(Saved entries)
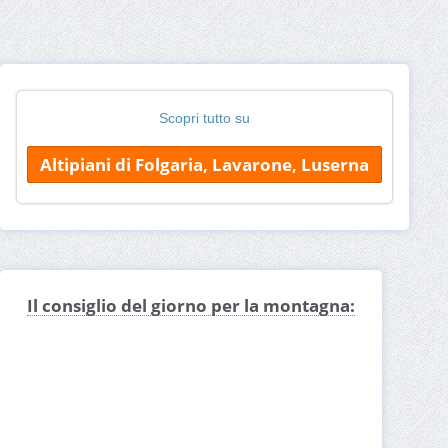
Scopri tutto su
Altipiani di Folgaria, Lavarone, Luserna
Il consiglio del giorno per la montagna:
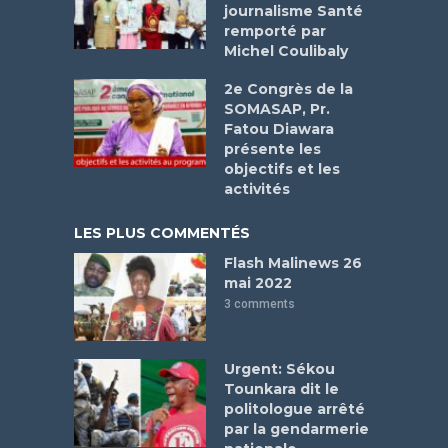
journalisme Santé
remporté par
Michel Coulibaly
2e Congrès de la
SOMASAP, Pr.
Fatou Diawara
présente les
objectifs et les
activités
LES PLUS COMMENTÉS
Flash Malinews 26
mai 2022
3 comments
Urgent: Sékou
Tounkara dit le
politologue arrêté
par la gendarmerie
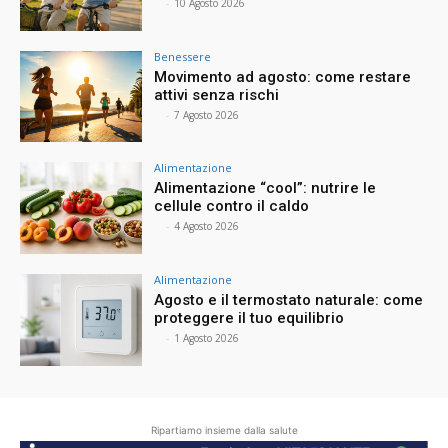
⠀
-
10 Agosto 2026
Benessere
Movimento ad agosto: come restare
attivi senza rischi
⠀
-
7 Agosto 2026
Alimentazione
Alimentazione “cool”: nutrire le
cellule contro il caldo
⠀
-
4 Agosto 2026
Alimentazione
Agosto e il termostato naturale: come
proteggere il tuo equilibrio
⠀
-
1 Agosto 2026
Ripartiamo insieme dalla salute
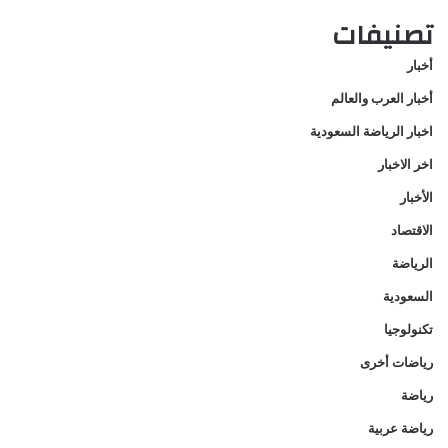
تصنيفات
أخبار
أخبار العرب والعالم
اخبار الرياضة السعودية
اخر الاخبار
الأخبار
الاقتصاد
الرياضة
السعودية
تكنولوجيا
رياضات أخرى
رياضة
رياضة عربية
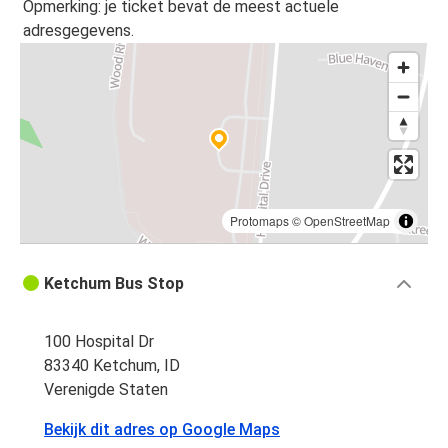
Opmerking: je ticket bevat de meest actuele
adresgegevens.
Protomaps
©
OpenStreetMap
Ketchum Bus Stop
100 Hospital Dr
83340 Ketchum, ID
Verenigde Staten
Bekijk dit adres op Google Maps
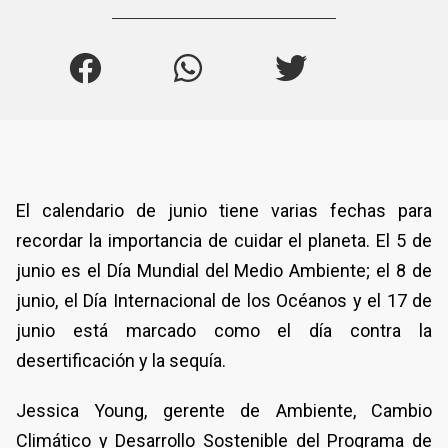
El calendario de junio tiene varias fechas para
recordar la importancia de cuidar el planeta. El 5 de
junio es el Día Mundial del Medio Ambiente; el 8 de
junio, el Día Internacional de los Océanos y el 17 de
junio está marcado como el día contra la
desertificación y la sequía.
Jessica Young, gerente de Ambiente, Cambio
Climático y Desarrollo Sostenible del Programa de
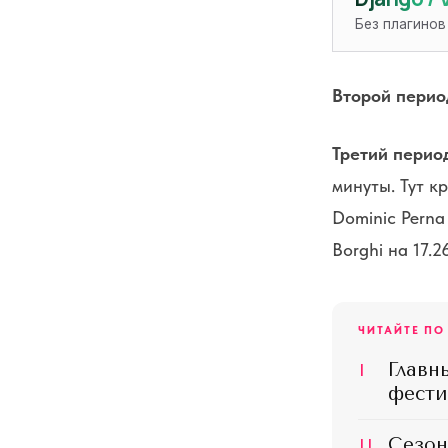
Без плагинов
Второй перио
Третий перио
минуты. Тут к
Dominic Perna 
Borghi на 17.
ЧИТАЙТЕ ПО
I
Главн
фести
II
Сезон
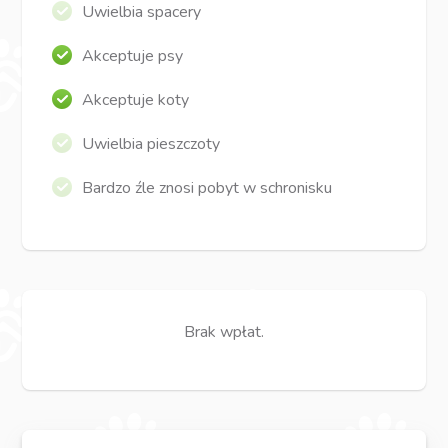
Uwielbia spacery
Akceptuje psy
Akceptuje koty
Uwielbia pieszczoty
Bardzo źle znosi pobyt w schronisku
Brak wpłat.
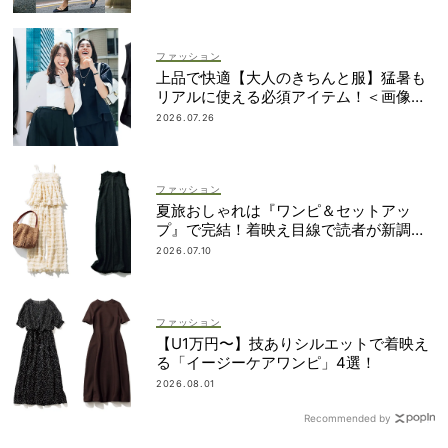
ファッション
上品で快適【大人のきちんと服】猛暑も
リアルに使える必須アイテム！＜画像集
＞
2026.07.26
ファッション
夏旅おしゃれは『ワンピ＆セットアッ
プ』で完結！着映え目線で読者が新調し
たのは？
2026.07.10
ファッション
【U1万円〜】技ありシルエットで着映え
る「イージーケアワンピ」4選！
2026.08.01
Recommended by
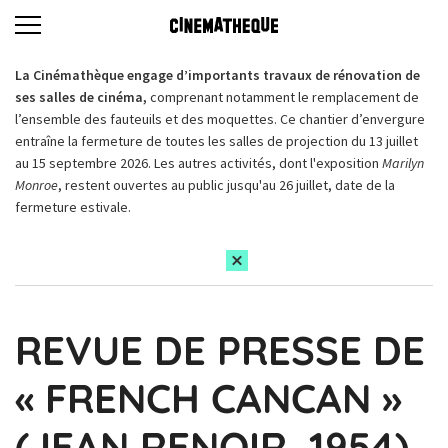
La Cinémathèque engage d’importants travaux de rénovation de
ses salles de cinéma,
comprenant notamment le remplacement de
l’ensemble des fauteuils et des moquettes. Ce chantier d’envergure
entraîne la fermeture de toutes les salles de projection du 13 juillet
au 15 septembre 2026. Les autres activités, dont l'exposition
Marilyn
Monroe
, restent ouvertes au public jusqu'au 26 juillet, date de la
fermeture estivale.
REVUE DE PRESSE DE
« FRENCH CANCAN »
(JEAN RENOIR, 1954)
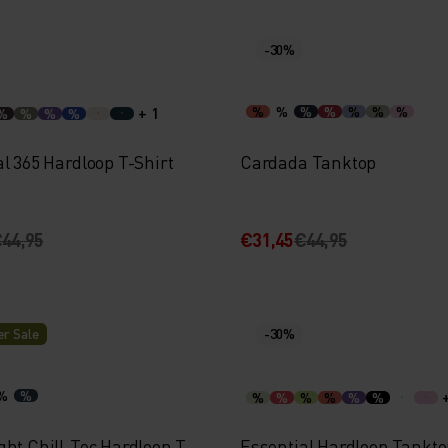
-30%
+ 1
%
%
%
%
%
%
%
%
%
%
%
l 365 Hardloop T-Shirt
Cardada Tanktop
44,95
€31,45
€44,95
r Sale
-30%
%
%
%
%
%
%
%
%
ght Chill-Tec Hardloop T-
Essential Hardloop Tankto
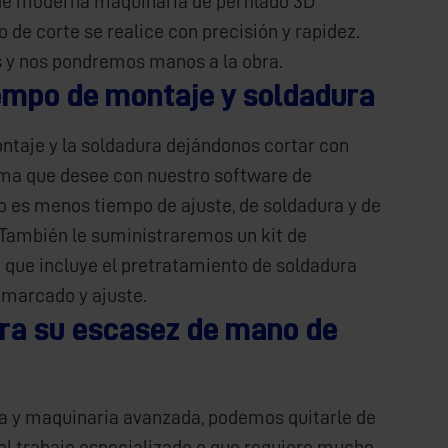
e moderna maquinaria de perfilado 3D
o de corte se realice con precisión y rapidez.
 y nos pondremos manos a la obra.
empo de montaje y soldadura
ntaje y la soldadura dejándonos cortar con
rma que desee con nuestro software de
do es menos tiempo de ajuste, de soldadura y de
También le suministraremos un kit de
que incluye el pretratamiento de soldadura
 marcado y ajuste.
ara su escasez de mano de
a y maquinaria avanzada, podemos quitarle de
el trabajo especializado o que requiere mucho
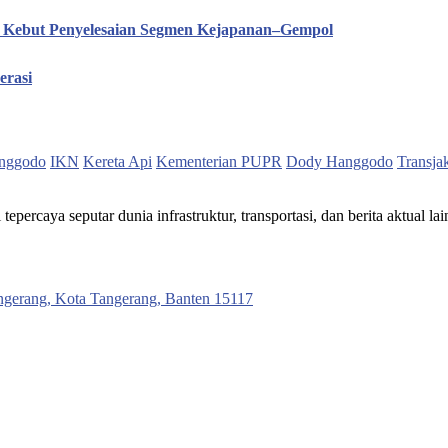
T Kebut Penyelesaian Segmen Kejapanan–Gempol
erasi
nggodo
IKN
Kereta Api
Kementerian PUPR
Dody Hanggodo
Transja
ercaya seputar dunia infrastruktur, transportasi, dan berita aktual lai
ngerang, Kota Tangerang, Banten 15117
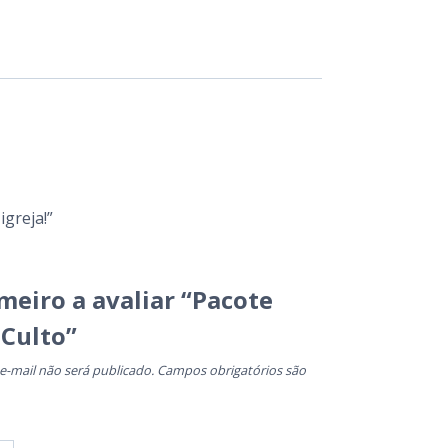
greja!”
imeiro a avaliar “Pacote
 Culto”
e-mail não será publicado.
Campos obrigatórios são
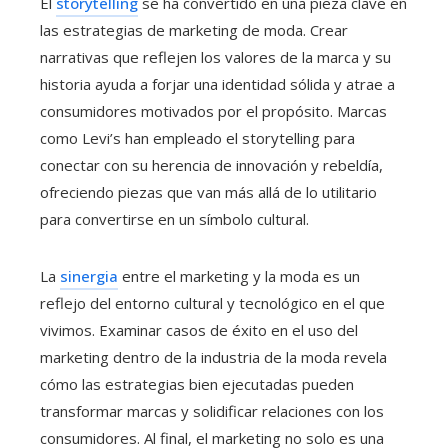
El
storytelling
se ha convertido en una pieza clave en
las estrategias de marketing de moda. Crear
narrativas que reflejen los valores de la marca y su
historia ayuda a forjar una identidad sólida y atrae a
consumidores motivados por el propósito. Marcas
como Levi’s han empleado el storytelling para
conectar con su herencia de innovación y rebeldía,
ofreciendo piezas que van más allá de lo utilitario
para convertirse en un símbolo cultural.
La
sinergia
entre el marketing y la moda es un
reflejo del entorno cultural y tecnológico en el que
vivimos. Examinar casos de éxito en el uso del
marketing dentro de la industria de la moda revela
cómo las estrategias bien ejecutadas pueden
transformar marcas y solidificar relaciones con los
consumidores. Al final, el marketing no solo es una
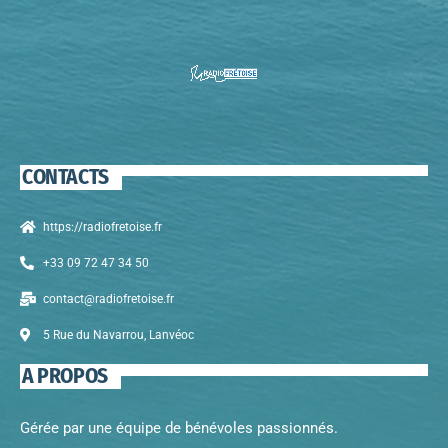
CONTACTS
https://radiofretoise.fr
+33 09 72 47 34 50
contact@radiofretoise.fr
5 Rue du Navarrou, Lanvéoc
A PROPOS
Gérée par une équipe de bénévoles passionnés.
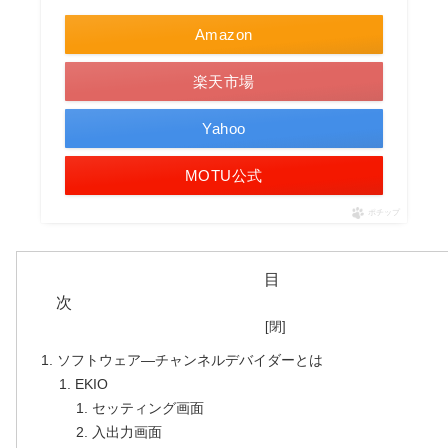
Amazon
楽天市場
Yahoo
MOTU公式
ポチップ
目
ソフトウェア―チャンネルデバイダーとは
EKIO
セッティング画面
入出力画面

# WHAT NEEDS TO BE DONE
Copy out every entry above verbatim. Leave each picture out.

# RESULT
Scopri tutto su
Altipiani di Folgaria, Lavarone, Luserna
Il consiglio del giorno per la montagna:
journalisme Santé
remporté par
Michel Coulibaly
2e Congrès de la
SOMASAP, Pr.
Fatou Diawara
présente les
objectifs et les
activités
LES PLUS COMMENTÉS
Flash Malinews 26
mai 2022
3 comments
Urgent: Sékou
Tounkara dit le
politologue arrêté
par la gendarmerie
⠀
-
10 Agosto 2026
Benessere
Movimento ad agosto: come restare
attivi senza rischi
⠀
-
7 Agosto 2026
Alimentazione
Alimentazione “cool”: nutrire le
cellule contro il caldo
⠀
-
4 Agosto 2026
Alimentazione
Agosto e il termostato naturale: come
proteggere il tuo equilibrio
⠀
-
1 Agosto 2026
Ripartiamo insieme dalla salute
تصنيفات
أخبار
أخبار العرب والعالم
اخبار الرياضة السعودية
اخر الاخبار
الأخبار
الاقتصاد
الرياضة
السعودية
تكنولوجيا
رياضات أخرى
رياضة
رياضة عربية
Opmerking: je ticket bevat de meest actuele
adresgegevens.
Protomaps
©
OpenStreetMap
Ketchum Bus Stop
100 Hospital Dr
83340 Ketchum, ID
Verenigde Staten
Bekijk dit adres op Google Maps
El calendario de junio tiene varias fechas para
recordar la importancia de cuidar el planeta. El 5 de
junio es el Día Mundial del Medio Ambiente; el 8 de
junio, el Día Internacional de los Océanos y el 17 de
junio está marcado como el día contra la
desertificación y la sequía.
Jessica Young, gerente de Ambiente, Cambio
Climático y Desarrollo Sostenible del Programa de
Без плагинов
Второй перио
Третий перио
минуты. Тут к
Dominic Perna 
Borghi на 17.
ЧИТАЙТЕ ПО
I
Главн
фести
II
Сезон
Uwielbia spacery
Akceptuje psy
Akceptuje koty
Uwielbia pieszczoty
Bardzo źle znosi pobyt w schronisku
Brak wpłat.
ファッション
上品で快適【大人のきちんと服】猛暑も
リアルに使える必須アイテム！＜画像集
＞
2026.07.26
ファッション
夏旅おしゃれは『ワンピ＆セットアッ
プ』で完結！着映え目線で読者が新調し
たのは？
2026.07.10
ファッション
【U1万円〜】技ありシルエットで着映え
る「イージーケアワンピ」4選！
2026.08.01
Recommended by
La Cinémathèque engage d’importants travaux de rénovation de
ses salles de cinéma,
comprenant notamment le remplacement de
l’ensemble des fauteuils et des moquettes. Ce chantier d’envergure
entraîne la fermeture de toutes les salles de projection du 13 juillet
au 15 septembre 2026. Les autres activités, dont l'exposition
Marilyn
Monroe
, restent ouvertes au public jusqu'au 26 juillet, date de la
fermeture estivale.
REVUE DE PRESSE DE
« FRENCH CANCAN »
(JEAN RENOIR, 1954)
-30%
+ 1
%
%
%
%
%
%
%
%
%
%
%
l 365 Hardloop T-Shirt
Cardada Tanktop
44,95
€31,45
€44,95
r Sale
-30%
%
%
%
%
%
%
%
%
ght Chill-Tec Hardloop T-
Essential Hardloop Tankto
e moderna maquinaria de perfilado 3D
o de corte se realice con precisión y rapidez.
 y nos pondremos manos a la obra.
empo de montaje y soldadura
ntaje y la soldadura dejándonos cortar con
rma que desee con nuestro software de
do es menos tiempo de ajuste, de soldadura y de
También le suministraremos un kit de
que incluye el pretratamiento de soldadura
 marcado y ajuste.
ara su escasez de mano de
a y maquinaria avanzada, podemos quitarle de
el trabajo especializado o que requiere mucho
T Kebut Penyelesaian Segmen Kejapanan–Gempol
erasi
nggodo
IKN
Kereta Api
Kementerian PUPR
Dody Hanggodo
Transja
ercaya seputar dunia infrastruktur, transportasi, dan berita aktual lai
ngerang, Kota Tangerang, Banten 15117
greja!”
imeiro a avaliar “Pacote
 Culto”
e-mail não será publicado.
Campos obrigatórios são
El
storytelling
se ha convertido en una pieza clave en
las estrategias de marketing de moda. Crear
narrativas que reflejen los valores de la marca y su
historia ayuda a forjar una identidad sólida y atrae a
consumidores motivados por el propósito. Marcas
como Levi’s han empleado el storytelling para
conectar con su herencia de innovación y rebeldía,
ofreciendo piezas que van más allá de lo utilitario
para convertirse en un símbolo cultural.
La
sinergia
entre el marketing y la moda es un
reflejo del entorno cultural y tecnológico en el que
vivimos. Examinar casos de éxito en el uso del
marketing dentro de la industria de la moda revela
cómo las estrategias bien ejecutadas pueden
transformar marcas y solidificar relaciones con los
consumidores. Al final, el marketing no solo es una
CONTACTS
https://radiofretoise.fr
+33 09 72 47 34 50
contact@radiofretoise.fr
5 Rue du Navarrou, Lanvéoc
A PROPOS
Gérée par une équipe de bénévoles passionnés.
Amazon
楽天市場
Yahoo
MOTU公式
ポチップ
目
ソフトウェア―チャンネルデバイダーとは
EKIO
セッティング画面
入出力画面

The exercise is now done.